Michigan’s Data Center Bans Are Getting Longer
13 February, 2026

1. Kent County, Michigan — Yet another Michigan municipality has banned data centers — for the second time in just a few months.
- Solon Township, a rural community north of Grand Rapids, passed a six-month moratorium on Monday after residents learned that a consulting agency that works with data center developers was scouting sites in the area. The decision extended a previous 90-day ban.
- Solon is at least the tenth township in Michigan to enact a moratorium on data center development in the past three months. The state has seen a surge in development since Governor Gretchen Whitmer signed a law exempting data centers from sales and use taxes last April, and a number of projects — such as the 1,400-megawatt, $7 billion behemoth planned by Oracle and OpenAI in Washtenaw County — have become local political flashpoints.
- Some communities have passed moratoria on data center development even without receiving any interest from developers. In Romeo, for instance, residents urged the village’s board of trustees to pass a moratorium after a project was proposed for neighboring Washington Township. The board assented and passed a one-year moratorium in late January.
2. Pima County, Arizona — Opposition groups submitted twice the required number of signatures in a petition to put a rezoning proposal for a $3.6 billion data center project on the ballot in November.
- No Desert Data Center Coalition and Arizonans for Responsible Development, two advocacy groups that have been fighting the proposed Marana, Arizona project, said this week that they had collected 2,800 signatures on a petition to allow voters to decide on the project’s rezoning. The Marana Town Council had voted unanimously in January to approve the rezoning of the project site.
- The Marana project is often conflated with Project Blue, a nearby data center proposed by the same developer. Both have faced concerns over energy and water consumption.
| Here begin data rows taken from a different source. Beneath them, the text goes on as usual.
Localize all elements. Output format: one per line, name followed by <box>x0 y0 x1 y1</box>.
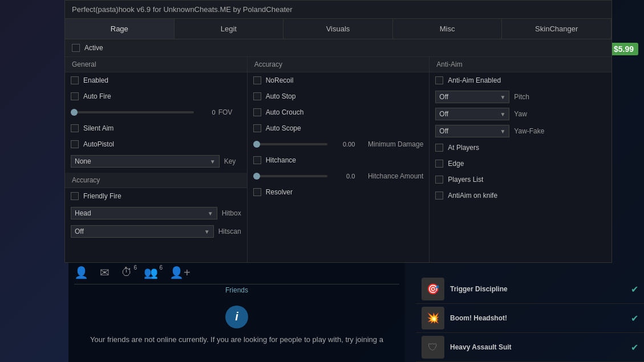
friendly-fire-row: Friendly Fire <box>65 188 247 204</box>
fov-row: 0 FOV <box>65 104 247 120</box>
hitchance-checkbox[interactable] <box>253 156 261 164</box>
auto-pistol-checkbox[interactable] <box>71 140 79 148</box>
norecoil-checkbox[interactable] <box>253 76 261 84</box>
heavy-assault-title: Heavy Assault Suit <box>450 343 631 351</box>
tab-misc[interactable]: Misc <box>393 19 503 39</box>
pitch-row: Off ▼ Pitch <box>430 88 611 105</box>
auto-pistol-label: AutoPistol <box>83 140 114 148</box>
auto-stop-checkbox[interactable] <box>253 92 261 100</box>
hitchance-amount-slider[interactable] <box>253 175 328 177</box>
friendly-fire-checkbox[interactable] <box>71 192 79 200</box>
history-badge: 6 <box>133 265 137 271</box>
friends-nav: 👤 ✉ ⏱6 👥6 👤+ <box>74 266 399 284</box>
yaw-fake-label: Yaw-Fake <box>514 127 544 135</box>
app-title: Perfect(pasta)hook v6.9 for UnknownCheat… <box>72 5 293 14</box>
col-accuracy: Accuracy NoRecoil Auto Stop Auto Crouch … <box>248 57 430 262</box>
history-icon[interactable]: ⏱6 <box>121 266 132 279</box>
hitscan-arrow: ▼ <box>204 229 210 235</box>
hitbox-value: Head <box>75 209 91 217</box>
tab-legit[interactable]: Legit <box>175 19 284 39</box>
cheat-menu: Perfect(pasta)hook v6.9 for UnknownCheat… <box>64 0 612 263</box>
heavy-assault-check: ✔ <box>631 342 638 353</box>
info-icon: i <box>225 306 248 328</box>
min-damage-slider[interactable] <box>253 143 328 145</box>
tab-skinchanger[interactable]: SkinChanger <box>502 19 611 39</box>
active-checkbox[interactable] <box>72 44 80 52</box>
key-label: Key <box>224 157 241 165</box>
add-friend-icon[interactable]: 👤+ <box>169 266 191 279</box>
headshot-title: Boom! Headshot! <box>450 314 631 322</box>
mail-icon[interactable]: ✉ <box>100 266 110 279</box>
auto-fire-row: Auto Fire <box>65 88 247 104</box>
pitch-dropdown[interactable]: Off ▼ <box>435 91 509 103</box>
auto-scope-checkbox[interactable] <box>253 124 261 132</box>
accuracy-header: Accuracy <box>248 57 430 72</box>
min-damage-thumb[interactable] <box>253 141 260 148</box>
at-players-checkbox[interactable] <box>435 144 443 152</box>
headshot-check: ✔ <box>631 313 638 324</box>
hitchance-amount-value: 0.0 <box>332 173 355 180</box>
enabled-row: Enabled <box>65 72 247 88</box>
antiaim-on-knife-label: AntiAim on knife <box>448 192 497 200</box>
antiaim-on-knife-row: AntiAim on knife <box>430 188 611 204</box>
yaw-value: Off <box>439 110 448 118</box>
key-row: None ▼ Key <box>65 152 247 170</box>
tab-rage[interactable]: Rage <box>65 19 175 39</box>
hitscan-value: Off <box>75 227 84 235</box>
hitscan-dropdown[interactable]: Off ▼ <box>71 225 214 238</box>
antiaim-header: Anti-Aim <box>430 57 611 72</box>
antiaim-enabled-checkbox[interactable] <box>435 76 443 84</box>
title-bar: Perfect(pasta)hook v6.9 for UnknownCheat… <box>65 1 611 19</box>
hitbox-row: Head ▼ Hitbox <box>65 204 247 222</box>
players-list-row: Players List <box>430 172 611 188</box>
pitch-arrow: ▼ <box>500 94 505 100</box>
key-value: None <box>75 157 91 165</box>
hitchance-row: Hitchance <box>248 152 430 168</box>
at-players-row: At Players <box>430 140 611 156</box>
fov-slider[interactable] <box>71 111 194 113</box>
tab-visuals[interactable]: Visuals <box>283 19 393 39</box>
enabled-checkbox[interactable] <box>71 76 79 84</box>
norecoil-row: NoRecoil <box>248 72 430 88</box>
fov-thumb[interactable] <box>71 109 78 116</box>
players-list-checkbox[interactable] <box>435 176 443 184</box>
yaw-fake-dropdown[interactable]: Off ▼ <box>435 125 509 137</box>
hitchance-amount-thumb[interactable] <box>253 173 260 180</box>
auto-fire-checkbox[interactable] <box>71 92 79 100</box>
trigger-discipline-check: ✔ <box>631 284 638 295</box>
min-damage-label: Minimum Damage <box>355 140 423 148</box>
edge-checkbox[interactable] <box>435 160 443 168</box>
min-damage-row: 0.00 Minimum Damage <box>248 136 430 152</box>
silent-aim-label: Silent Aim <box>83 124 114 132</box>
resolver-checkbox[interactable] <box>253 188 261 196</box>
friends-label: Friends <box>74 284 399 294</box>
trigger-discipline-title: Trigger Discipline <box>450 285 631 293</box>
auto-fire-label: Auto Fire <box>83 92 111 100</box>
headshot-item: 💥 Boom! Headshot! ✔ <box>416 304 644 333</box>
auto-crouch-row: Auto Crouch <box>248 104 430 120</box>
enabled-label: Enabled <box>83 76 108 84</box>
auto-stop-label: Auto Stop <box>266 92 296 100</box>
min-damage-value: 0.00 <box>332 141 355 148</box>
active-label: Active <box>84 44 103 52</box>
auto-crouch-checkbox[interactable] <box>253 108 261 116</box>
key-dropdown[interactable]: None ▼ <box>71 155 220 168</box>
profile-icon[interactable]: 👤 <box>74 266 88 279</box>
headshot-icon: 💥 <box>422 307 444 330</box>
antiaim-enabled-label: Anti-Aim Enabled <box>448 76 501 84</box>
edge-label: Edge <box>448 160 464 168</box>
edge-row: Edge <box>430 156 611 172</box>
yaw-arrow: ▼ <box>500 111 505 117</box>
silent-aim-row: Silent Aim <box>65 120 247 136</box>
group-icon[interactable]: 👥6 <box>144 266 158 279</box>
yaw-row: Off ▼ Yaw <box>430 105 611 123</box>
yaw-fake-value: Off <box>439 127 448 135</box>
silent-aim-checkbox[interactable] <box>71 124 79 132</box>
yaw-dropdown[interactable]: Off ▼ <box>435 108 509 120</box>
key-dropdown-arrow: ▼ <box>210 158 216 165</box>
friendly-fire-label: Friendly Fire <box>83 192 121 200</box>
hitscan-row: Off ▼ Hitscan <box>65 222 247 241</box>
antiaim-on-knife-checkbox[interactable] <box>435 192 443 200</box>
hitbox-dropdown[interactable]: Head ▼ <box>71 207 217 219</box>
col-antiaim: Anti-Aim Anti-Aim Enabled Off ▼ Pitch Of… <box>430 57 611 262</box>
3. Columbus, Ohio — A bill proposed in the Ohio Senate could severely restrict renewables throughout the state.
- Senate Bill 294 would require new electricity generation plants to “employ affordable, reliable, and clean energy sources” — restrictions that, on the face of it, could appear friendly to renewables. But the bill’s definition of “reliable” includes a minimum capacity factor of 50% and the requirement that generation is “readily available,” restrictions that effectively exclude low-capacity, weather- and sunlight-dependent wind and solar. What’s more, the bill names natural gas and nuclear as “clean” sources of energy but does not explicitly refer to wind or solar as clean.
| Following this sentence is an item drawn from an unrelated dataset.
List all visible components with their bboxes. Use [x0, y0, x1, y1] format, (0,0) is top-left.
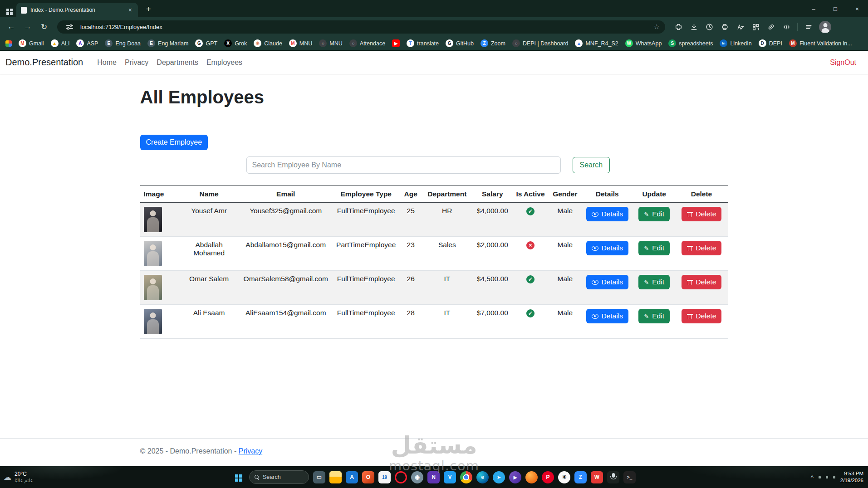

- The bill follows a template provided by the American Legislative Exchange Council, which along with the Heartland Institute has advocated for its passage in Ohio. The template has already been applied in Louisiana, and a proposed bill in New Hampshire would establish similar reliability requirements.
4. Converse and Niobrara Counties, Wyoming — The Wyoming State Board of Land Commissioners last week rescinded the leases for two wind projects in Wyoming after a district court judge ruled against their approval in December.
- It’s the latest in a saga for the pair, the Pronghorn and Sidewinder Wind Projects, which this newsletter began covering last June after Wyoming’s governor and secretary of state staked opposing positions on the projects. Ranchers near the project sites expressed vociferous opposition, and a lawsuit filed by a rancher in July alleged that the Wyoming Board of Land Commissioners had violated its own rules when it approved the projects. The December court ruling in favor of that lawsuit opened the way for the rescission.
- The Pronghorn project was initially planned to include a hydrogen extraction plant, but developers this month announced that the plan would be reduced to 30% of its original size and the hydrogen component would be canceled.
- Although the state appealed the court ruling later in December, the board requested the state withdraw that appeal following its vote last week to rescind the leases. It’s unclear what comes next for the projects, but more litigation seems likely to follow.